The Amano Textile Museum is internationally renowned for its great collection of archaeological material from pre-Columbian Peruvian cultures and the valuable contribution of Mr. Yoshitaro Amano to the protection of the world’s textile heritage. The museum was born after Mr. Amano, a successful Japanese businessman, decided to settle in Peru.


In his travels throughout Peru, Mr. Amano came across objects that had been abandoned by tomb raiders. As a cultured man, he understood the importance of such items and began to devote much of his time to the recovery and conservation of objects scattered across the coastal deserts of Peru, which he then displayed in his home in Miraflores.


In 1964 he founded the Amano Museum, one of the first purpose-built museums in Peru.
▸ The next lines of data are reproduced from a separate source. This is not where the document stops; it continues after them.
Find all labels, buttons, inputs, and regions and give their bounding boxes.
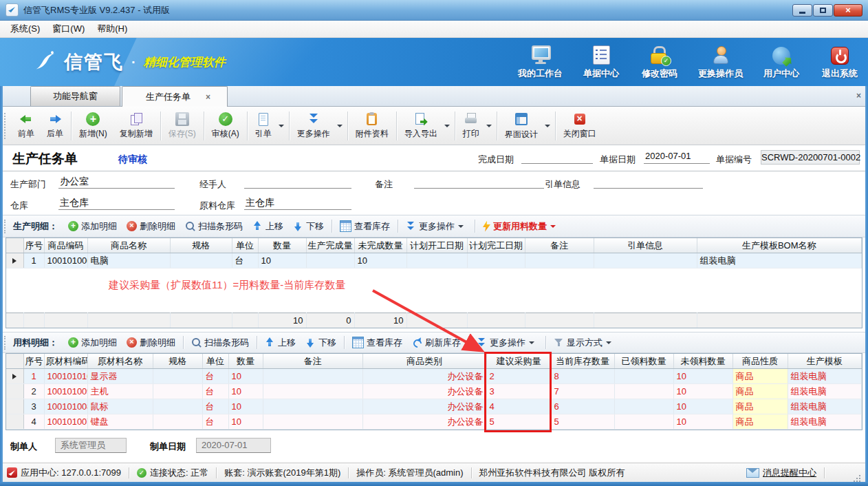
- annotation-arrow: [369, 285, 492, 361]
- col-qty[interactable]: 数量: [228, 354, 263, 369]
- update-material-qty-button[interactable]: 更新用料数量: [478, 220, 564, 233]
- mat-table-row[interactable]: 4 100101007 键盘 台 10 办公设备 5 5 10 商品 组装电脑: [6, 414, 862, 430]
- remark-input[interactable]: [414, 176, 544, 189]
- connection-status: 连接状态: 正常: [137, 467, 208, 479]
- dropdown-caret-icon[interactable]: [545, 125, 550, 127]
- nav-my-workbench[interactable]: 我的工作台: [518, 44, 563, 80]
- row-indicator-header: [6, 354, 23, 369]
- col-product-code[interactable]: 商品编码: [44, 238, 87, 253]
- next-bill-button[interactable]: 后单: [41, 107, 69, 145]
- mat-move-down-button[interactable]: 下移: [301, 337, 341, 349]
- dropdown-caret-icon[interactable]: [444, 125, 450, 127]
- audit-button[interactable]: 审核(A): [206, 107, 246, 145]
- mat-table-row[interactable]: 3 100101008 鼠标 台 10 办公设备 4 6 10 商品 组装电脑: [6, 399, 862, 414]
- clipboard-icon: [367, 113, 377, 125]
- menu-window[interactable]: 窗口(W): [46, 21, 91, 36]
- mat-move-up-button[interactable]: 上移: [260, 337, 301, 349]
- prod-scan-barcode-button[interactable]: 扫描条形码: [180, 220, 248, 233]
- tab-production-task[interactable]: 生产任务单: [122, 86, 228, 107]
- col-ref-info[interactable]: 引单信息: [594, 238, 697, 253]
- close-window-button[interactable]: 关闭窗口: [557, 107, 603, 145]
- dept-input[interactable]: 办公室: [58, 176, 175, 189]
- copy-add-button[interactable]: 复制新增: [113, 107, 159, 145]
- col-unit[interactable]: 单位: [232, 238, 258, 253]
- nav-switch-operator[interactable]: 更换操作员: [698, 44, 743, 80]
- mat-add-detail-button[interactable]: 添加明细: [63, 337, 122, 349]
- col-nature[interactable]: 商品性质: [733, 354, 788, 369]
- message-center-link[interactable]: 消息提醒中心: [746, 467, 816, 479]
- maximize-button[interactable]: [813, 4, 833, 17]
- prod-more-actions-button[interactable]: 更多操作: [401, 220, 472, 233]
- mat-display-mode-button[interactable]: 显示方式: [549, 337, 620, 349]
- dropdown-caret-icon[interactable]: [486, 125, 492, 127]
- col-qty[interactable]: 数量: [258, 238, 306, 253]
- minimize-button[interactable]: [792, 4, 812, 17]
- prod-move-down-button[interactable]: 下移: [288, 220, 329, 233]
- dropdown-caret-icon[interactable]: [458, 225, 464, 228]
- dropdown-caret-icon[interactable]: [279, 125, 284, 127]
- mat-table-row[interactable]: 1 100101010 显示器 台 10 办公设备 2 8 10 商品 组装电脑: [6, 369, 862, 384]
- prev-bill-button[interactable]: 前单: [12, 107, 41, 145]
- tab-close-icon[interactable]: [206, 93, 210, 101]
- dropdown-caret-icon[interactable]: [529, 341, 534, 344]
- tabstrip-close-icon[interactable]: [856, 91, 861, 101]
- col-unit[interactable]: 单位: [202, 354, 228, 369]
- prod-move-up-button[interactable]: 上移: [248, 220, 288, 233]
- col-remark[interactable]: 备注: [263, 354, 362, 369]
- col-unfinished-qty[interactable]: 未完成数量: [354, 238, 406, 253]
- col-template[interactable]: 生产模板: [788, 354, 862, 369]
- col-suggest-purchase[interactable]: 建议采购量: [486, 354, 551, 369]
- ref-info-input[interactable]: [594, 176, 703, 189]
- col-bom-name[interactable]: 生产模板BOM名称: [697, 238, 862, 253]
- col-remark[interactable]: 备注: [525, 238, 594, 253]
- prod-view-stock-button[interactable]: 查看库存: [335, 220, 395, 233]
- col-finished-qty[interactable]: 生产完成量: [306, 238, 354, 253]
- resize-grip[interactable]: [853, 469, 861, 477]
- warehouse-input[interactable]: 主仓库: [58, 197, 175, 210]
- nav-change-password[interactable]: 修改密码: [640, 44, 680, 80]
- menu-system[interactable]: 系统(S): [4, 21, 46, 36]
- col-product-name[interactable]: 商品名称: [87, 238, 170, 253]
- close-icon: [845, 5, 851, 15]
- col-picked-qty[interactable]: 已领料数量: [614, 354, 673, 369]
- prod-add-detail-button[interactable]: 添加明细: [63, 220, 122, 233]
- dropdown-caret-icon[interactable]: [337, 125, 343, 127]
- import-export-button[interactable]: 导入导出: [398, 107, 453, 145]
- prod-delete-detail-button[interactable]: 删除明细: [122, 220, 180, 233]
- nav-user-center[interactable]: 用户中心: [761, 44, 801, 80]
- col-spec[interactable]: 规格: [170, 238, 232, 253]
- prod-table-row[interactable]: 1 100101006 电脑 台 10 10 组装电脑: [6, 253, 862, 268]
- dropdown-caret-icon[interactable]: [550, 225, 556, 228]
- col-unpicked-qty[interactable]: 未领料数量: [673, 354, 733, 369]
- material-warehouse-input[interactable]: 主仓库: [244, 197, 351, 210]
- more-actions-button[interactable]: 更多操作: [291, 107, 346, 145]
- col-seq[interactable]: 序号: [23, 354, 44, 369]
- col-current-stock[interactable]: 当前库存数量: [551, 354, 614, 369]
- dropdown-caret-icon[interactable]: [606, 341, 611, 344]
- nav-exit-system[interactable]: 退出系统: [820, 44, 860, 80]
- bill-date-input[interactable]: 2020-07-01: [644, 151, 710, 164]
- nav-document-center[interactable]: 单据中心: [581, 44, 621, 80]
- finish-date-input[interactable]: [521, 151, 593, 164]
- window-title: 信管飞RMS专业版 V9.2.437 - 试用版: [23, 4, 170, 17]
- col-plan-finish[interactable]: 计划完工日期: [467, 238, 525, 253]
- menu-help[interactable]: 帮助(H): [91, 21, 133, 36]
- col-plan-start[interactable]: 计划开工日期: [406, 238, 467, 253]
- close-button[interactable]: [834, 4, 862, 17]
- mat-table-row[interactable]: 2 100101009 主机 台 10 办公设备 3 7 10 商品 组装电脑: [6, 384, 862, 399]
- print-button[interactable]: 打印: [457, 107, 495, 145]
- col-spec[interactable]: 规格: [153, 354, 202, 369]
- banner: 信管飞 · 精细化管理软件 我的工作台 单据中心 修改密码 更换操作员 用户中心…: [0, 38, 868, 86]
- mat-scan-barcode-button[interactable]: 扫描条形码: [186, 337, 254, 349]
- mat-delete-detail-button[interactable]: 删除明细: [122, 337, 180, 349]
- attachment-button[interactable]: 附件资料: [349, 107, 395, 145]
- add-new-button[interactable]: 新增(N): [73, 107, 113, 145]
- ui-design-button[interactable]: 界面设计: [499, 107, 554, 145]
- arrow-left-icon: [19, 112, 33, 126]
- col-material-code[interactable]: 原材料编码: [44, 354, 87, 369]
- handler-input[interactable]: [244, 176, 351, 189]
- col-material-name[interactable]: 原材料名称: [87, 354, 153, 369]
- pull-bill-button[interactable]: 引单: [249, 107, 287, 145]
- col-seq[interactable]: 序号: [23, 238, 44, 253]
- tab-function-nav[interactable]: 功能导航窗: [30, 86, 120, 106]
The institution quickly became known as one of the most important exhibition spaces for Peruvian textile art and a cooperation bridge between Peruvian and Japanese researchers, receiving frequent formal visits from overseas scholars.
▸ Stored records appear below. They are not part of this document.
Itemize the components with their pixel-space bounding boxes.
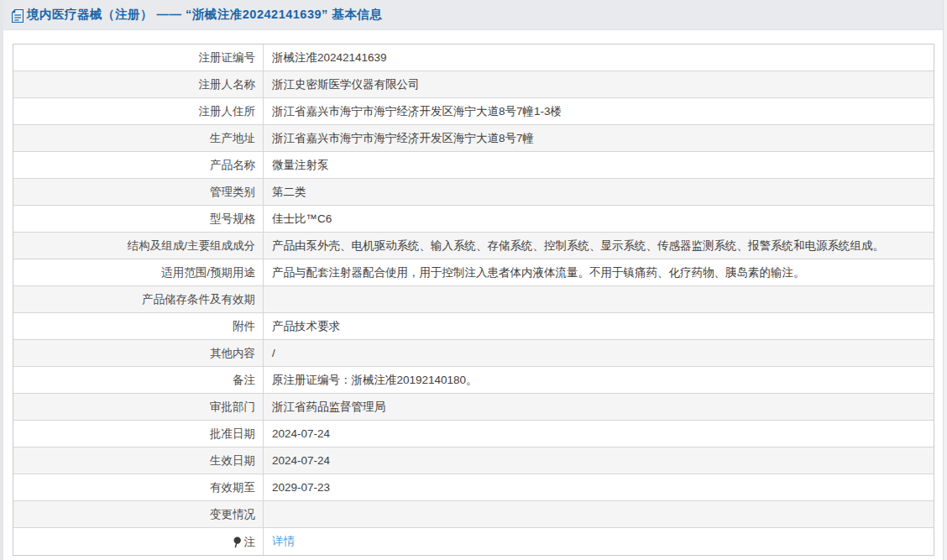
row-value: / bbox=[264, 340, 934, 366]
row-label: 批准日期 bbox=[13, 421, 264, 447]
row-label: 适用范围/预期用途 bbox=[13, 259, 264, 285]
page-right-edge bbox=[943, 0, 947, 560]
row-value: 产品技术要求 bbox=[264, 313, 934, 339]
row-value: 浙江省药品监督管理局 bbox=[264, 394, 934, 420]
row-label: 产品名称 bbox=[13, 152, 264, 178]
page-left-edge bbox=[0, 0, 3, 560]
table-row-reg-number: 注册证编号 浙械注准20242141639 bbox=[13, 44, 934, 71]
page-title: 境内医疗器械（注册） —— “浙械注准20242141639” 基本信息 bbox=[27, 7, 382, 23]
table-row-model-spec: 型号规格 佳士比™C6 bbox=[13, 206, 934, 233]
table-row-attachment: 附件 产品技术要求 bbox=[13, 313, 934, 340]
table-row-structure-composition: 结构及组成/主要组成成分 产品由泵外壳、电机驱动系统、输入系统、存储系统、控制系… bbox=[13, 233, 934, 259]
row-label: 生效日期 bbox=[13, 447, 264, 474]
table-row-expiry-date: 有效期至 2029-07-23 bbox=[13, 474, 934, 501]
row-value: 2029-07-23 bbox=[264, 474, 934, 500]
row-value: 浙江省嘉兴市海宁市海宁经济开发区海宁大道8号7幢1-3楼 bbox=[264, 98, 934, 124]
table-row-management-class: 管理类别 第二类 bbox=[13, 179, 934, 206]
row-label: 备注 bbox=[13, 367, 264, 393]
table-row-storage-validity: 产品储存条件及有效期 bbox=[13, 286, 934, 313]
row-label: 附件 bbox=[13, 313, 264, 339]
row-value: 2024-07-24 bbox=[264, 421, 934, 447]
row-label: 生产地址 bbox=[13, 125, 264, 151]
row-label: 审批部门 bbox=[13, 394, 264, 420]
row-value: 详情 bbox=[264, 528, 934, 555]
row-label: 注册人名称 bbox=[13, 71, 264, 97]
table-row-registrant-name: 注册人名称 浙江史密斯医学仪器有限公司 bbox=[13, 71, 934, 98]
row-value: 2024-07-24 bbox=[264, 447, 934, 474]
page-header-bar: 境内医疗器械（注册） —— “浙械注准20242141639” 基本信息 bbox=[3, 0, 944, 30]
row-label: 产品储存条件及有效期 bbox=[13, 286, 264, 312]
row-value: 微量注射泵 bbox=[264, 152, 934, 178]
table-row-effective-date: 生效日期 2024-07-24 bbox=[13, 447, 934, 474]
table-row-note: 注 详情 bbox=[13, 528, 934, 555]
table-row-intended-use: 适用范围/预期用途 产品与配套注射器配合使用，用于控制注入患者体内液体流量。不用… bbox=[13, 259, 934, 286]
row-value: 浙械注准20242141639 bbox=[264, 44, 934, 71]
row-value: 浙江省嘉兴市海宁市海宁经济开发区海宁大道8号7幢 bbox=[264, 125, 934, 151]
registration-info-table: 注册证编号 浙械注准20242141639 注册人名称 浙江史密斯医学仪器有限公… bbox=[13, 44, 934, 556]
row-label: 注册证编号 bbox=[13, 44, 264, 71]
row-label: 注册人住所 bbox=[13, 98, 264, 124]
row-label: 管理类别 bbox=[13, 179, 264, 205]
row-label: 型号规格 bbox=[13, 206, 264, 232]
row-label: 变更情况 bbox=[13, 501, 264, 527]
row-value: 产品由泵外壳、电机驱动系统、输入系统、存储系统、控制系统、显示系统、传感器监测系… bbox=[264, 233, 934, 259]
row-value: 第二类 bbox=[264, 179, 934, 205]
row-label: 有效期至 bbox=[13, 474, 264, 500]
row-value: 浙江史密斯医学仪器有限公司 bbox=[264, 71, 934, 97]
table-row-remark: 备注 原注册证编号：浙械注准20192140180。 bbox=[13, 367, 934, 394]
row-value bbox=[264, 286, 934, 312]
table-row-production-address: 生产地址 浙江省嘉兴市海宁市海宁经济开发区海宁大道8号7幢 bbox=[13, 125, 934, 152]
row-label: 结构及组成/主要组成成分 bbox=[13, 233, 264, 259]
table-row-approval-department: 审批部门 浙江省药品监督管理局 bbox=[13, 394, 934, 421]
table-row-approval-date: 批准日期 2024-07-24 bbox=[13, 421, 934, 447]
row-value: 佳士比™C6 bbox=[264, 206, 934, 232]
table-row-registrant-address: 注册人住所 浙江省嘉兴市海宁市海宁经济开发区海宁大道8号7幢1-3楼 bbox=[13, 98, 934, 125]
row-label: 注 bbox=[13, 528, 264, 555]
note-label: 注 bbox=[244, 529, 256, 555]
document-icon bbox=[12, 9, 24, 23]
table-row-other-content: 其他内容 / bbox=[13, 340, 934, 367]
row-value: 产品与配套注射器配合使用，用于控制注入患者体内液体流量。不用于镇痛药、化疗药物、… bbox=[264, 259, 934, 285]
table-row-product-name: 产品名称 微量注射泵 bbox=[13, 152, 934, 179]
note-balloon-icon bbox=[233, 536, 242, 548]
note-detail-link[interactable]: 详情 bbox=[272, 535, 295, 547]
row-value: 原注册证编号：浙械注准20192140180。 bbox=[264, 367, 934, 393]
table-row-change-status: 变更情况 bbox=[13, 501, 934, 528]
row-label: 其他内容 bbox=[13, 340, 264, 366]
row-value bbox=[264, 501, 934, 527]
Recently, after 50 years’ service to Peruvian culture and the Japanese community, Mr. Amano’s successors and the foundation he established took the difficult decision to close the museum and embark upon the task of remodeling the exhibition, through the creation of specially designed galleries intended to accommodate a larger number of visitors and make the institution self-sustaining. The first step in this process was the securing of significant financial support from institutions including the Japanese Embassy, Sumitomo Metal Mining and the Miyasato company.
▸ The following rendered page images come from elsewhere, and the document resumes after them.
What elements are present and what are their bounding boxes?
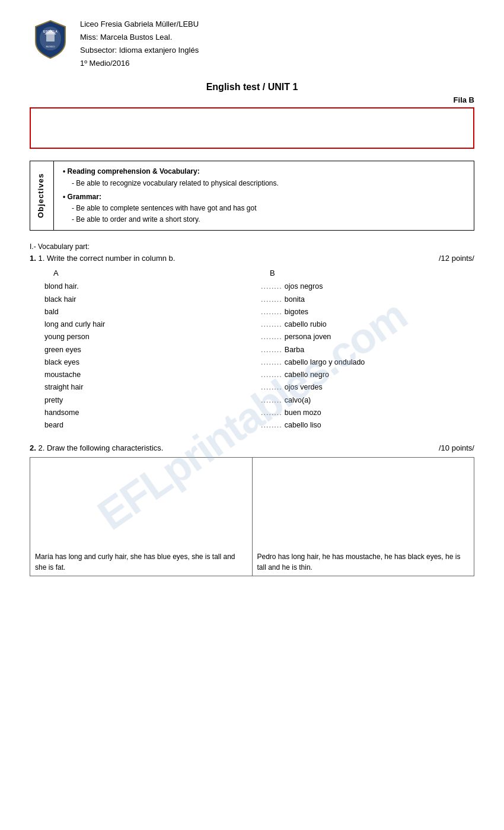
list-item: moustache: [42, 369, 258, 381]
question2-points: /10 points/: [439, 443, 474, 452]
reading-title: Reading comprehension & Vocabulary:: [68, 167, 200, 175]
school-logo: ESCUELA MUNDO: [30, 18, 71, 59]
list-item: straight hair: [42, 381, 258, 394]
grammar-title: Grammar:: [68, 193, 101, 201]
list-item: young person: [42, 331, 258, 343]
draw-cell-2-text: Pedro has long hair, he has moustache, h…: [257, 551, 470, 573]
list-item: beard: [42, 419, 258, 432]
teacher-name: Miss: Marcela Bustos Leal.: [80, 31, 199, 44]
list-item: black hair: [42, 293, 258, 306]
section-label: I.- Vocabulary part:: [30, 242, 474, 251]
svg-rect-2: [46, 34, 55, 42]
draw-cell-2: Pedro has long hair, he has moustache, h…: [252, 458, 474, 576]
question2-header: 2. 2. Draw the following characteristics…: [30, 443, 474, 452]
list-item: ........ cabello rubio: [258, 318, 474, 331]
col-b-list: ........ ojos negros ........ bonita ...…: [258, 280, 474, 432]
name-box[interactable]: [30, 107, 474, 149]
list-item: ........ calvo(a): [258, 394, 474, 407]
school-name: Liceo Fresia Gabriela Müller/LEBU: [80, 18, 199, 31]
objectives-label: Objectives: [36, 173, 45, 218]
draw-table: María has long and curly hair, she has b…: [30, 457, 474, 576]
objectives-table: Objectives Reading comprehension & Vocab…: [30, 161, 474, 231]
column-b: B ........ ojos negros ........ bonita .…: [258, 269, 474, 432]
list-item: ........ cabello largo y ondulado: [258, 356, 474, 369]
col-b-header: B: [258, 269, 474, 277]
reading-item: Be able to recognize vocabulary related …: [60, 178, 468, 189]
list-item: black eyes: [42, 356, 258, 369]
list-item: ........ bonita: [258, 293, 474, 306]
svg-text:MUNDO: MUNDO: [46, 45, 55, 48]
list-item: ........ ojos negros: [258, 280, 474, 293]
fila-label: Fila B: [30, 95, 474, 104]
draw-cell-1: María has long and curly hair, she has b…: [30, 458, 253, 576]
list-item: handsome: [42, 407, 258, 419]
list-item: bald: [42, 306, 258, 318]
vocabulary-columns: A blond hair. black hair bald long and c…: [42, 269, 474, 432]
page-header: ESCUELA MUNDO Liceo Fresia Gabriela Müll…: [30, 18, 474, 70]
list-item: ........ ojos verdes: [258, 381, 474, 394]
list-item: blond hair.: [42, 280, 258, 293]
question1-header: 1. 1. Write the correct number in column…: [30, 254, 474, 263]
draw-cell-1-text: María has long and curly hair, she has b…: [35, 551, 247, 573]
list-item: ........ cabello liso: [258, 419, 474, 432]
list-item: ........ Barba: [258, 344, 474, 356]
column-a: A blond hair. black hair bald long and c…: [42, 269, 258, 432]
year: 1º Medio/2016: [80, 57, 199, 70]
grammar-item2: Be able to order and write a short story…: [60, 214, 468, 225]
list-item: ........ bigotes: [258, 306, 474, 318]
list-item: pretty: [42, 394, 258, 407]
page-title: English test / UNIT 1: [30, 82, 474, 92]
col-a-list: blond hair. black hair bald long and cur…: [42, 280, 258, 432]
grammar-item1: Be able to complete sentences with have …: [60, 203, 468, 214]
list-item: ........ persona joven: [258, 331, 474, 343]
col-a-header: A: [42, 269, 258, 277]
list-item: ........ cabello negro: [258, 369, 474, 381]
question2-label: 2. 2. Draw the following characteristics…: [30, 443, 163, 452]
list-item: long and curly hair: [42, 318, 258, 331]
list-item: ........ buen mozo: [258, 407, 474, 419]
question1-points: /12 points/: [439, 254, 474, 263]
subsector: Subsector: Idioma extanjero Inglés: [80, 44, 199, 57]
list-item: green eyes: [42, 344, 258, 356]
question1-label: 1. 1. Write the correct number in column…: [30, 254, 175, 263]
objectives-content: Reading comprehension & Vocabulary: Be a…: [54, 161, 474, 231]
school-info-block: Liceo Fresia Gabriela Müller/LEBU Miss: …: [80, 18, 199, 70]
Just over a year after beginning this task, the museum reopened its doors and resumed its role as an active promoter of Peruvian culture. The remodeling has doubled the available exhibition space, improved conservation methods, and made it possible to display more than six hundred textile works from the Amano collection. New features include informative panels, videos, and the very latest multimedia applications.


The Amano family is fully committed to continuing its contribution to conservation and research focused on Peru’s textile heritage, in keeping with the wishes of the founder of this major national museum, and honoring his memory.